**Instructions for the task:**
Among the entries below, only the lines from the one with "prestar atención con" through the one with "Мне был 21 год, когда я начал работать" are wanted, reproduced exactly. Pictures are not wanted.

*** Opening Task data ***

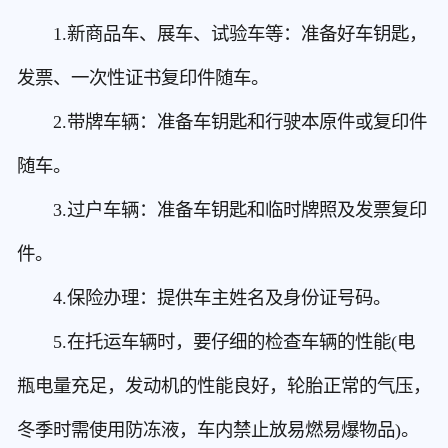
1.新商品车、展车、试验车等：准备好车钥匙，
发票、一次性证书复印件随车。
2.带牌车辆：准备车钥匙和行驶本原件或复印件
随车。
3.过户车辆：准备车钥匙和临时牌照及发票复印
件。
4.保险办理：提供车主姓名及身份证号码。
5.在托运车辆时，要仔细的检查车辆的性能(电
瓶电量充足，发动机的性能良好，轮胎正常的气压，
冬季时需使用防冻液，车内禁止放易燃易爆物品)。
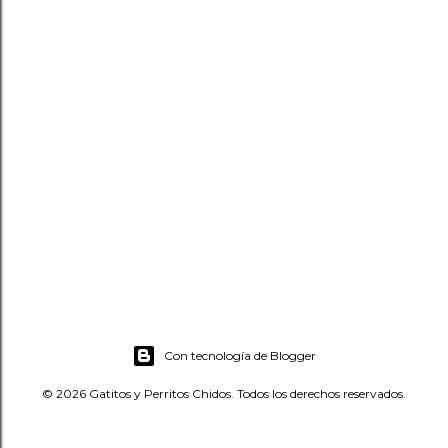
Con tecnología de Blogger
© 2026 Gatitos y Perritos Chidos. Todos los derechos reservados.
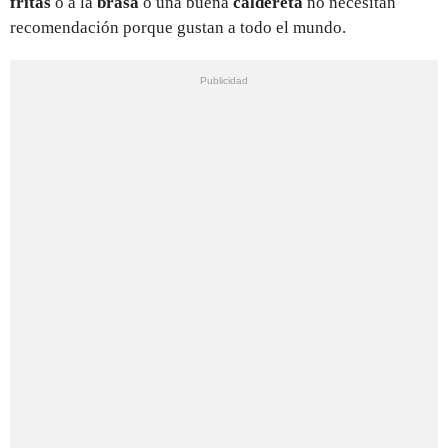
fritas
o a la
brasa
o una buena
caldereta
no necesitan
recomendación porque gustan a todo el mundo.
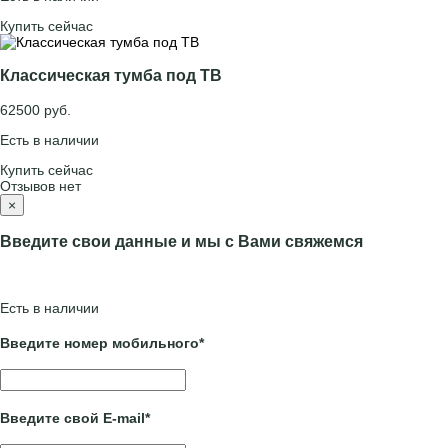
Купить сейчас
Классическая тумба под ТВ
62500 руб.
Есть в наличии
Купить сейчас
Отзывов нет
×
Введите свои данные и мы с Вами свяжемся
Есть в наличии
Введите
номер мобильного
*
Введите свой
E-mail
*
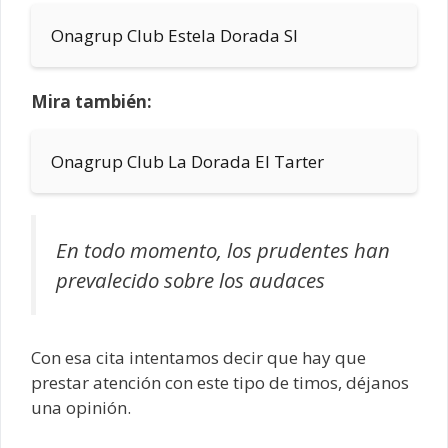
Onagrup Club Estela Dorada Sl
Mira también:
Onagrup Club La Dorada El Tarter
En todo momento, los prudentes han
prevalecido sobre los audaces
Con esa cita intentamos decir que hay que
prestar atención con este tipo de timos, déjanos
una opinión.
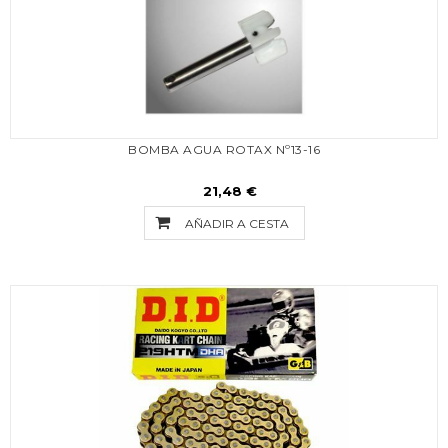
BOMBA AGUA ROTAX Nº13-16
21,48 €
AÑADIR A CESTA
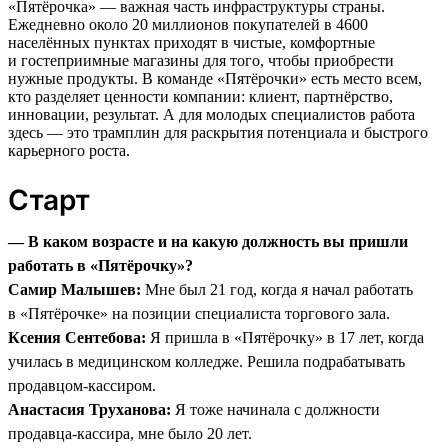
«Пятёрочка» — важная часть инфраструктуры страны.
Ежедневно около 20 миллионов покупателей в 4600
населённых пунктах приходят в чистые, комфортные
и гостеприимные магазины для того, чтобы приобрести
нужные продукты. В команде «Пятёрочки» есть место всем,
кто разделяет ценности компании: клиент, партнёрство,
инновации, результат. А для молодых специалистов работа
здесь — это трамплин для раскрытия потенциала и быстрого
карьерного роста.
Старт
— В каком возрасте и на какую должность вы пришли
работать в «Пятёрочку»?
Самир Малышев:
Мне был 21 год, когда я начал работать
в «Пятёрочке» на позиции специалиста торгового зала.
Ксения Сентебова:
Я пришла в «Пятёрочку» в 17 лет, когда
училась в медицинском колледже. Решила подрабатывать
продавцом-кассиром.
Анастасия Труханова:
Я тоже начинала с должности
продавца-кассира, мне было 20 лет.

*** Closing Task data ***

**Exercise answer:**
prestar atención con este tipo de timos, déjanos
una opinión.
BOMBA AGUA ROTAX Nº13-16
21,48 €
AÑADIR A CESTA
«Пятёрочка» — важная часть инфраструктуры страны.
Ежедневно около 20 миллионов покупателей в 4600
населённых пунктах приходят в чистые, комфортные
и гостеприимные магазины для того, чтобы приобрести
нужные продукты. В команде «Пятёрочки» есть место всем,
кто разделяет ценности компании: клиент, партнёрство,
инновации, результат. А для молодых специалистов работа
здесь — это трамплин для раскрытия потенциала и быстрого
карьерного роста.
Старт
— В каком возрасте и на какую должность вы пришли
работать в «Пятёрочку»?
Самир Малышев:
Мне был 21 год, когда я начал работать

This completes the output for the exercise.